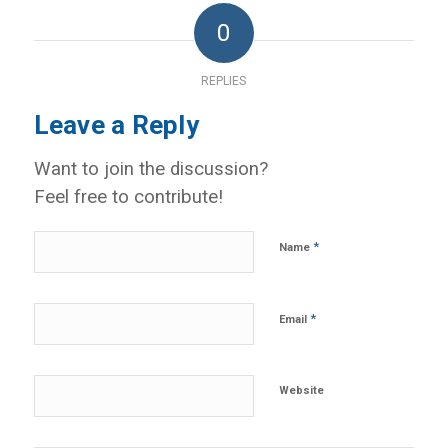
0
REPLIES
Leave a Reply
Want to join the discussion?
Feel free to contribute!
*
Name
*
Email
Website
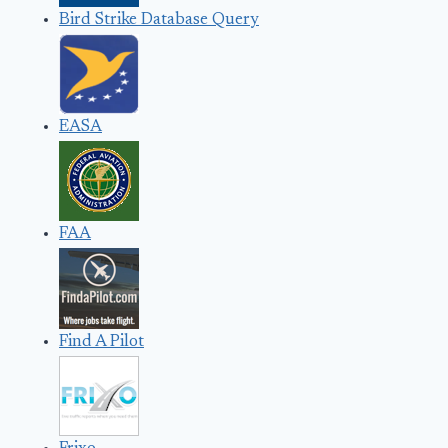
Bird Strike Database Query
EASA
FAA
Find A Pilot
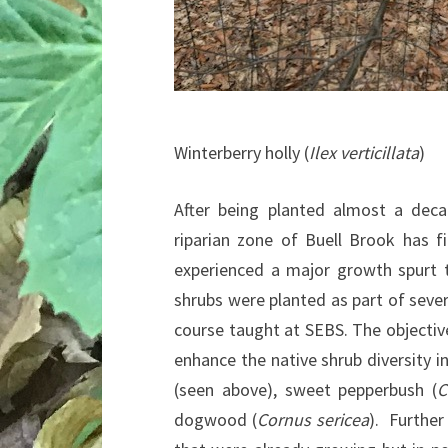
Winterberry holly (
Ilex verticillata
)
After being planted almost a deca
riparian zone of Buell Brook has f
experienced a major growth spurt 
shrubs were planted as part of seve
course taught at SEBS. The objective
enhance the native shrub diversity i
(seen above), sweet pepperbush (
C
dogwood (
Cornus sericea
). Further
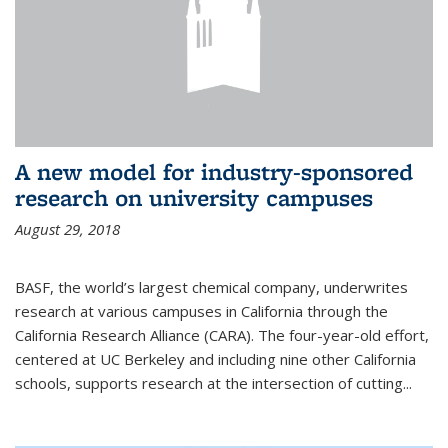
A new model for industry-sponsored
research on university campuses
August 29, 2018
BASF, the world’s largest chemical company, underwrites
research at various campuses in California through the
California Research Alliance (CARA). The four-year-old effort,
centered at UC Berkeley and including nine other California
schools, supports research at the intersection of cutting...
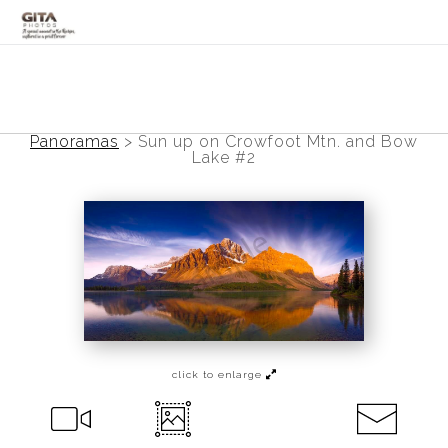
Canadian Rockies
Banff
Panoramas
>
Sun up on Crowfoot Mtn. and Bow
Lake #2
Black and White
Photo Devotionals
Art Battling Poverty
Trees
Panoramas
click to enlarge
Landscapes
Mountainscapes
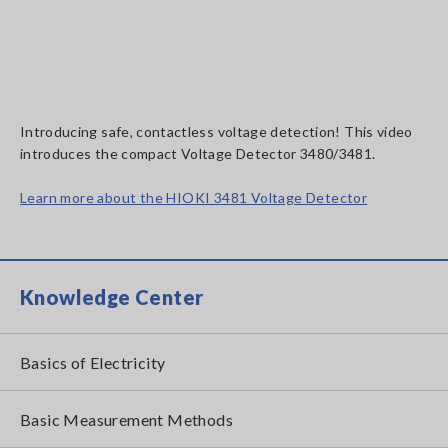
Introducing safe, contactless voltage detection! This video
introduces the compact Voltage Detector 3480/3481.
Learn more about the HIOKI 3481 Voltage Detector
Knowledge Center
Basics of Electricity
Basic Measurement Methods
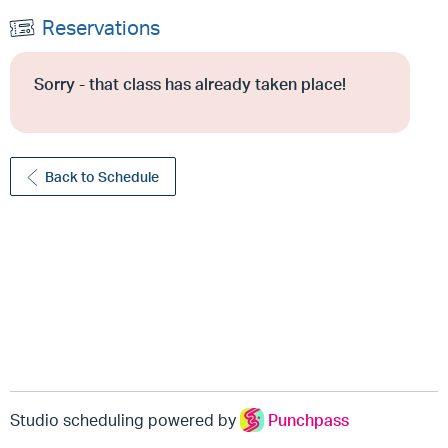
Reservations
Sorry - that class has already taken place!
Back to Schedule
Studio scheduling powered by
Punchpass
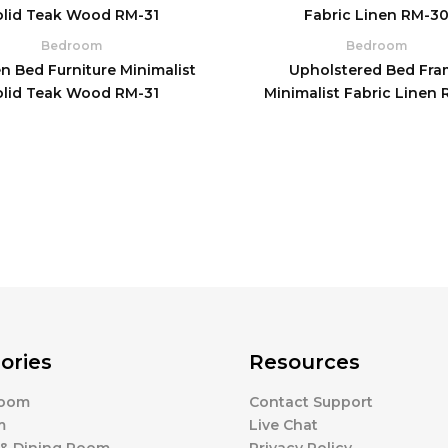
Bedroom
Bedroom
 Bed Furniture Minimalist
Upholstered Bed Fra
olid Teak Wood RM-31
Minimalist Fabric Linen
ories
Resources
Room
Contact Support
m
Live Chat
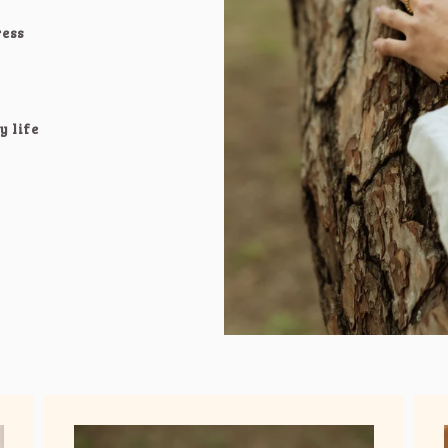
ress
y life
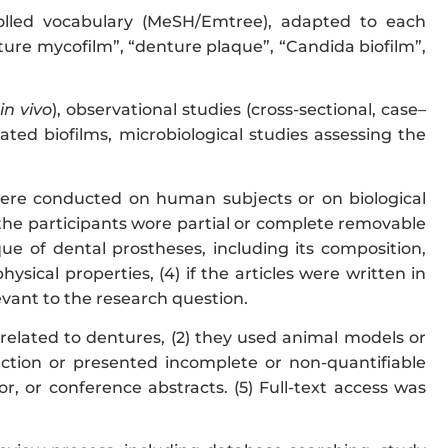
olled vocabulary (MeSH/Emtree), adapted to each
ture mycofilm”, “denture plaque”, “Candida biofilm”,
in vivo
), observational studies (cross-sectional, case–
ciated biofilms, microbiological studies assessing the
y were conducted on human subjects or on biological
f the participants wore partial or complete removable
que of dental prostheses, including its composition,
sical properties, (4) if the articles were written in
levant to the research question.
unrelated to dentures, (2) they used animal models or
traction or presented incomplete or non-quantifiable
tor, or conference abstracts. (5) Full-text access was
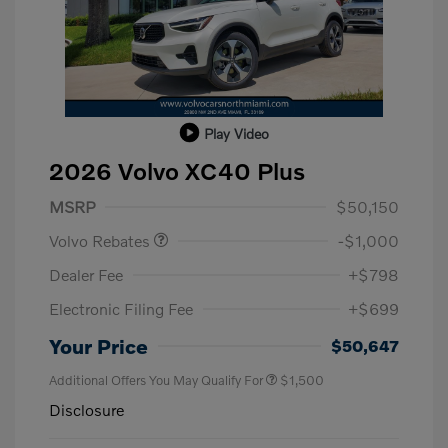
Play Video
2026 Volvo XC40 Plus
Purchase Allowance
$1,000
MSRP
$50,150
Volvo Rebates
-$1,000
Dealer Fee
+$798
Electronic Filing Fee
+$699
Your Price
$50,647
Additional Offers You May Qualify For
$1,500
Disclosure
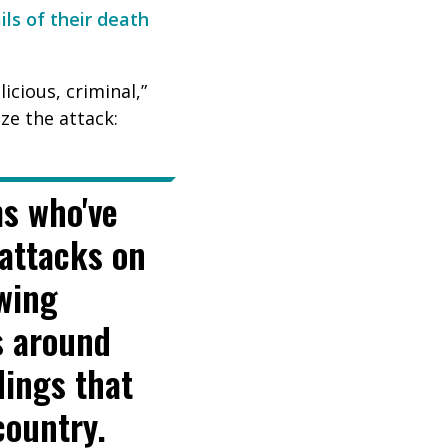
ils of their death
cious, criminal,”
ize the attack:
ms who've
attacks on
owing
s around
dings that
country.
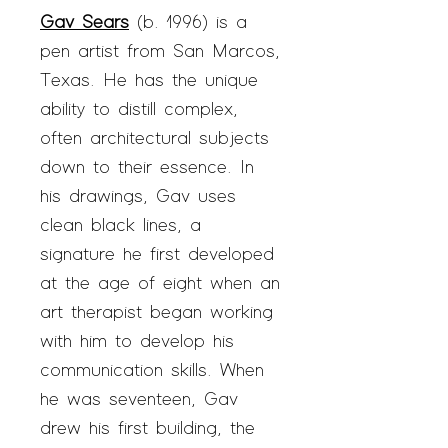
Gav Sears
(b. 1996) is a
pen artist from San Marcos,
Texas. He has the unique
ability to distill complex,
often architectural subjects
down to their essence. In
his drawings, Gav uses
clean black lines, a
signature he first developed
at the age of eight when an
art therapist began working
with him to develop his
communication skills. When
he was seventeen, Gav
drew his first building, the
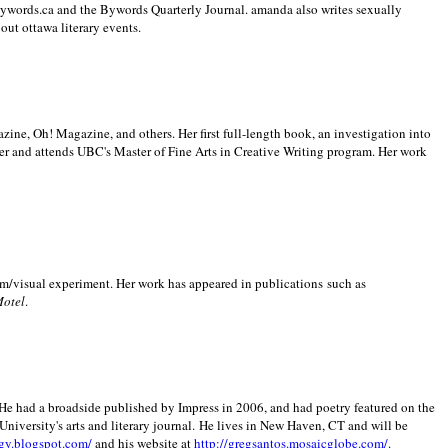
 Bywords.ca and the Bywords Quarterly Journal. amanda also writes sexually
bout
ottawa literary events.
zine, Oh! Magazine, and others. Her first full-length book, an investigation into
er and attends UBC's Master of Fine Arts in Creative Writing program. Her work
m/visual experiment. Her work has appeared in publications such as
Motel
.
He had a broadside published by Impress in 2006, and had poetry featured on the
University
's arts and literary journal.
He lives in
New Haven
,
CT
and will be
gy.blogspot.com/
and his website at
http://gregsantos.mosaicglobe.com/
.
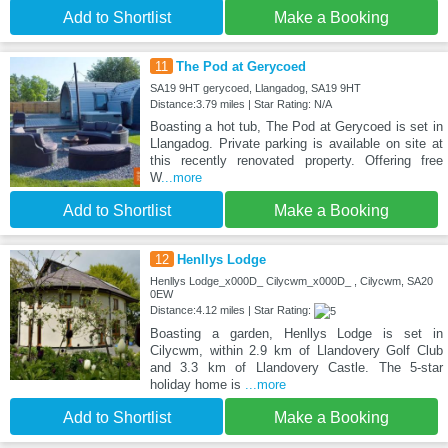
Add to Shortlist
Make a Booking
11
The Pod at Gerycoed
SA19 9HT gerycoed, Llangadog, SA19 9HT
Distance:3.79 miles | Star Rating: N/A
Boasting a hot tub, The Pod at Gerycoed is set in
Llangadog. Private parking is available on site at
this recently renovated property. Offering free
W
...more
Add to Shortlist
Make a Booking
12
Henllys Lodge
Henllys Lodge_x000D_ Cilycwm_x000D_ , Cilycwm, SA20
0EW
Distance:4.12 miles | Star Rating:
Boasting a garden, Henllys Lodge is set in
Cilycwm, within 2.9 km of Llandovery Golf Club
and 3.3 km of Llandovery Castle. The 5-star
holiday home is
...more
Add to Shortlist
Make a Booking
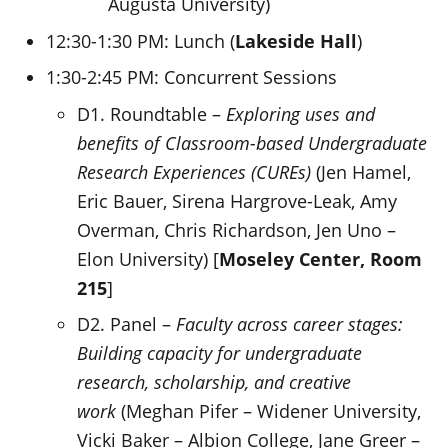
Augusta University)
12:30-1:30 PM: Lunch (
Lakeside Hall
)
1:30-2:45 PM: Concurrent Sessions
D1. Roundtable –
Exploring uses and
benefits of Classroom-based Undergraduate
Research Experiences (CUREs)
(Jen Hamel,
Eric Bauer, Sirena Hargrove-Leak, Amy
Overman, Chris Richardson, Jen Uno –
Elon University) [
Moseley Center, Room
215
]
D2. Panel –
Faculty across career stages:
Building capacity for undergraduate
research, scholarship, and creative
work
(Meghan Pifer – Widener University,
Vicki Baker – Albion College, Jane Greer –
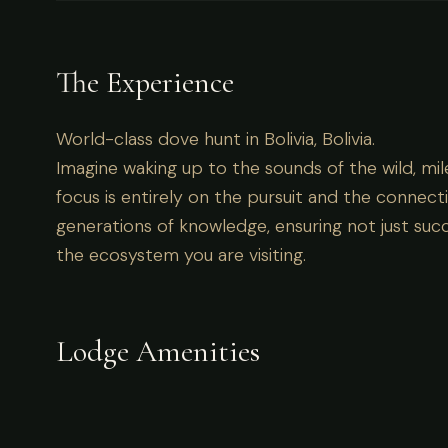
World-class dove hunt in Bolivia, Bolivia.
The Experience
World-class dove hunt in Bolivia, Bolivia.
Imagine waking up to the sounds of the wild, mil
focus is entirely on the pursuit and the connecti
generations of knowledge, ensuring not just succ
the ecosystem you are visiting.
Lodge Amenities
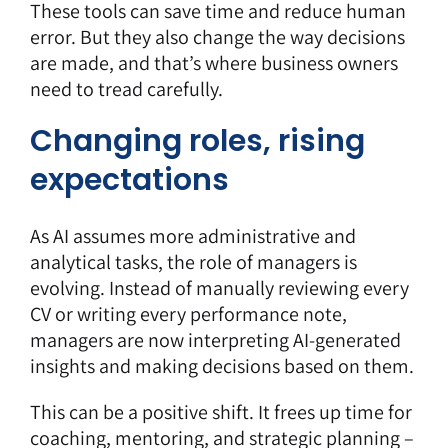
These tools can save time and reduce human
error. But they also change the way decisions
are made, and that’s where business owners
need to tread carefully.
Changing roles, rising
expectations
As AI assumes more administrative and
analytical tasks, the role of managers is
evolving. Instead of manually reviewing every
CV or writing every performance note,
managers are now interpreting AI-generated
insights and making decisions based on them.
This can be a positive shift. It frees up time for
coaching, mentoring, and strategic planning –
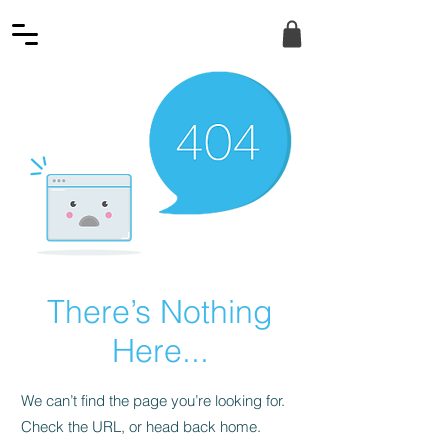
There’s Nothing
Here...
We can’t find the page you’re looking for.
Check the URL, or head back home.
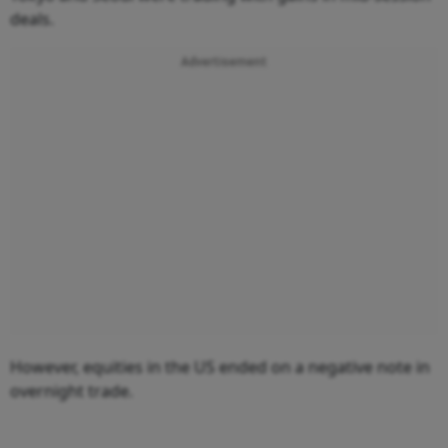
deals.
Advertisement
However, equities in the US ended on a negative note in
overnight trade.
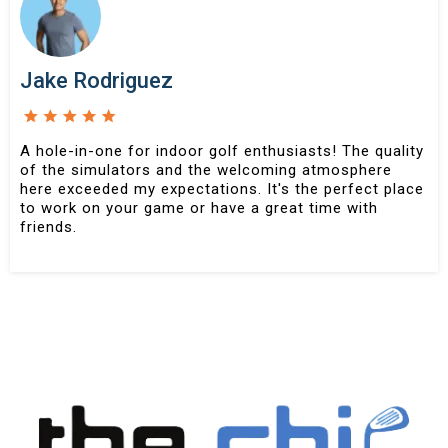
Jake Rodriguez
A hole-in-one for indoor golf enthusiasts! The quality
of the simulators and the welcoming atmosphere
here exceeded my expectations. It's the perfect place
to work on your game or have a great time with
friends.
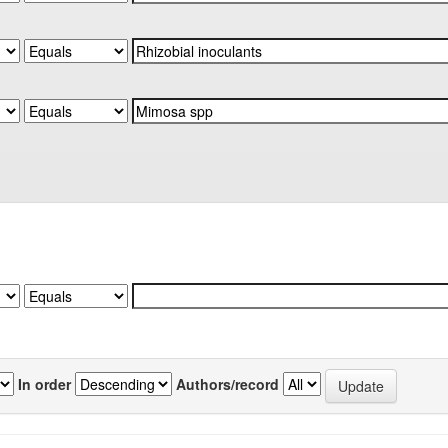
In order
Authors/record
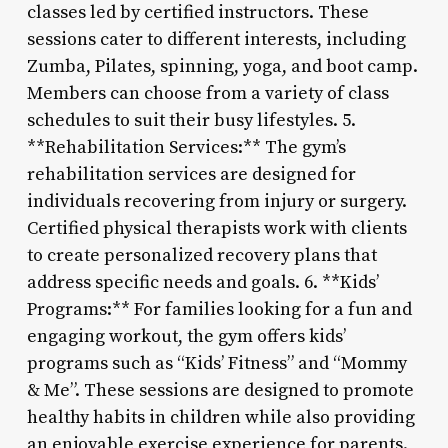
classes led by certified instructors. These
sessions cater to different interests, including
Zumba, Pilates, spinning, yoga, and boot camp.
Members can choose from a variety of class
schedules to suit their busy lifestyles. 5.
**Rehabilitation Services:** The gym’s
rehabilitation services are designed for
individuals recovering from injury or surgery.
Certified physical therapists work with clients
to create personalized recovery plans that
address specific needs and goals. 6. **Kids’
Programs:** For families looking for a fun and
engaging workout, the gym offers kids’
programs such as “Kids’ Fitness” and “Mommy
& Me”. These sessions are designed to promote
healthy habits in children while also providing
an enjoyable exercise experience for parents.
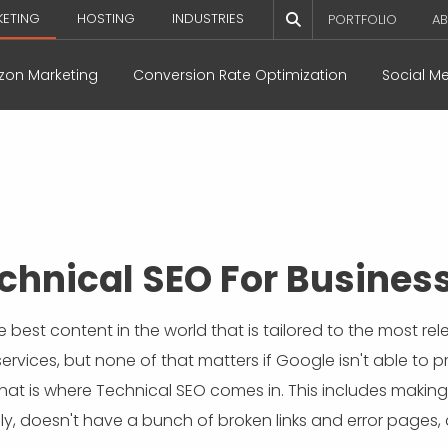
KETING
HOSTING
INDUSTRIES
PORTFOLIO
AB
on Marketing
Conversion Rate Optimization
Social M
chnical SEO For Busines
 best content in the world that is tailored to the most r
rvices, but none of that matters if Google isn't able to p
at is where Technical SEO comes in. This includes making s
dly, doesn't have a bunch of broken links and error pages,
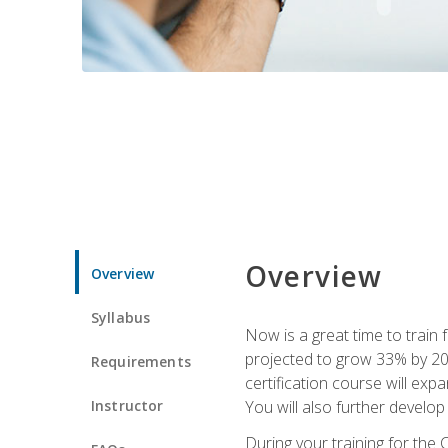
Overview
Overview
Syllabus
Now is a great time to train 
projected to grow 33% by 2033
Requirements
certification course will exp
Instructor
You will also further develo
During your training for the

● **TASK**
Your answer must be an exact transcription of the records above, minus the pictures.

● **RESULT**
0
REPLIES
Leave a Reply
Want to join the discussion?
Feel free to contribute!
*
Name
*
Email
Website
Bird Strike Database Query
EASA
FAA
Find A Pilot
Winterberry holly (
Ilex verticillata
)
After being planted almost a deca
riparian zone of Buell Brook has f
experienced a major growth spurt 
shrubs were planted as part of seve
course taught at SEBS. The objective
enhance the native shrub diversity i
(seen above), sweet pepperbush (
C
dogwood (
Cornus sericea
). Further
A new model for industry-sponsored
research on university campuses
August 29, 2018
BASF, the world’s largest chemical company, underwrites
research at various campuses in California through the
California Research Alliance (CARA). The four-year-old effort,
centered at UC Berkeley and including nine other California
schools, supports research at the intersection of cutting...
Canadian Rockies
Banff
Panoramas
>
Sun up on Crowfoot Mtn. and Bow
Lake #2
Black and White
Photo Devotionals
Art Battling Poverty
Trees
Panoramas
click to enlarge
Landscapes
Mountainscapes
Introducing safe, contactless voltage detection! This video
introduces the compact Voltage Detector 3480/3481.
Learn more about the HIOKI 3481 Voltage Detector
Knowledge Center
Basics of Electricity
Basic Measurement Methods
Reservations
Sorry - that class has already taken place!
Back to Schedule
Studio scheduling powered by
Punchpass
Bedroom
Bedroom
 Bed Furniture Minimalist
Upholstered Bed Fra
olid Teak Wood RM-31
Minimalist Fabric Linen
ories
Resources
Room
Contact Support
m
Live Chat
ress
y life
olled vocabulary (MeSH/Emtree), adapted to each
ture mycofilm”, “denture plaque”, “Candida biofilm”,
in vivo
), observational studies (cross-sectional, case–
ciated biofilms, microbiological studies assessing the
y were conducted on human subjects or on biological
f the participants wore partial or complete removable
que of dental prostheses, including its composition,
sical properties, (4) if the articles were written in
levant to the research question.
unrelated to dentures, (2) they used animal models or
traction or presented incomplete or non-quantifiable
tor, or conference abstracts. (5) Full-text access was
Play Video
2026 Volvo XC40 Plus
Purchase Allowance
$1,000
MSRP
$50,150
Volvo Rebates
-$1,000
Dealer Fee
+$798
Electronic Filing Fee
+$699
Your Price
$50,647
Additional Offers You May Qualify For
$1,500
Disclosure
ils of their death
cious, criminal,”
ize the attack:
ms who've
attacks on
owing
s around
dings that
country.
Gav Sears
(b. 1996) is a
pen artist from San Marcos,
Texas. He has the unique
ability to distill complex,
often architectural subjects
down to their essence. In
his drawings, Gav uses
clean black lines, a
signature he first developed
at the age of eight when an
art therapist began working
with him to develop his
communication skills. When
he was seventeen, Gav
drew his first building, the
 Bywords.ca and the Bywords Quarterly Journal. amanda also writes sexually
bout
ottawa literary events.
zine, Oh! Magazine, and others. Her first full-length book, an investigation into
er and attends UBC's Master of Fine Arts in Creative Writing program. Her work
m/visual experiment. Her work has appeared in publications such as
Motel
.
He had a broadside published by Impress in 2006, and had poetry featured on the
University
's arts and literary journal.
He lives in
New Haven
,
CT
and will be
gy.blogspot.com/
and his website at
http://gregsantos.mosaicglobe.com/
.
Add to Shortlist
Make a Booking
11
The Pod at Gerycoed
SA19 9HT gerycoed, Llangadog, SA19 9HT
Distance:3.79 miles | Star Rating: N/A
Boasting a hot tub, The Pod at Gerycoed is set in
Llangadog. Private parking is available on site at
this recently renovated property. Offering free
W
...more
Add to Shortlist
Make a Booking
12
Henllys Lodge
Henllys Lodge_x000D_ Cilycwm_x000D_ , Cilycwm, SA20
0EW
Distance:4.12 miles | Star Rating:
Boasting a garden, Henllys Lodge is set in
Cilycwm, within 2.9 km of Llandovery Golf Club
and 3.3 km of Llandovery Castle. The 5-star
holiday home is
...more
Add to Shortlist
Make a Booking
Augusta University)
12:30-1:30 PM: Lunch (
Lakeside Hall
)
1:30-2:45 PM: Concurrent Sessions
D1. Roundtable –
Exploring uses and
benefits of Classroom-based Undergraduate
Research Experiences (CUREs)
(Jen Hamel,
Eric Bauer, Sirena Hargrove-Leak, Amy
Overman, Chris Richardson, Jen Uno –
Elon University) [
Moseley Center, Room
215
]
D2. Panel –
Faculty across career stages:
Building capacity for undergraduate
research, scholarship, and creative
work
(Meghan Pifer – Widener University,
Vicki Baker – Albion College, Jane Greer –
World-class dove hunt in Bolivia, Bolivia.
The Experience
World-class dove hunt in Bolivia, Bolivia.
Imagine waking up to the sounds of the wild, mil
focus is entirely on the pursuit and the connecti
generations of knowledge, ensuring not just succ
the ecosystem you are visiting.
Lodge Amenities
These tools can save time and reduce human
error. But they also change the way decisions
are made, and that’s where business owners
need to tread carefully.
Changing roles, rising
expectations
As AI assumes more administrative and
analytical tasks, the role of managers is
evolving. Instead of manually reviewing every
CV or writing every performance note,
managers are now interpreting AI-generated
insights and making decisions based on them.
This can be a positive shift. It frees up time for
coaching, mentoring, and strategic planning –
There’s Nothing
Here...
We can’t find the page you’re looking for.
Check the URL, or head back home.
deals.
Advertisement
However, equities in the US ended on a negative note in
overnight trade.
Jake Rodriguez
A hole-in-one for indoor golf enthusiasts! The quality
of the simulators and the welcoming atmosphere
here exceeded my expectations. It's the perfect place
to work on your game or have a great time with
friends.
In order
Authors/record
classes led by certified instructors. These
sessions cater to different interests, including
Zumba, Pilates, spinning, yoga, and boot camp.
Members can choose from a variety of class
schedules to suit their busy lifestyles. 5.
**Rehabilitation Services:** The gym’s
rehabilitation services are designed for
individuals recovering from injury or surgery.
Certified physical therapists work with clients
to create personalized recovery plans that
address specific needs and goals. 6. **Kids’
Programs:** For families looking for a fun and
engaging workout, the gym offers kids’
programs such as “Kids’ Fitness” and “Mommy
& Me”. These sessions are designed to promote
healthy habits in children while also providing
an enjoyable exercise experience for parents.
KETING
HOSTING
INDUSTRIES
PORTFOLIO
AB
on Marketing
Conversion Rate Optimization
Social M
chnical SEO For Busines
 best content in the world that is tailored to the most r
rvices, but none of that matters if Google isn't able to p
at is where Technical SEO comes in. This includes making s
dly, doesn't have a bunch of broken links and error pages,
Overview
Overview
Syllabus
Now is a great time to train 
projected to grow 33% by 2033
Requirements
certification course will exp
Instructor
You will also further develo
During your training for the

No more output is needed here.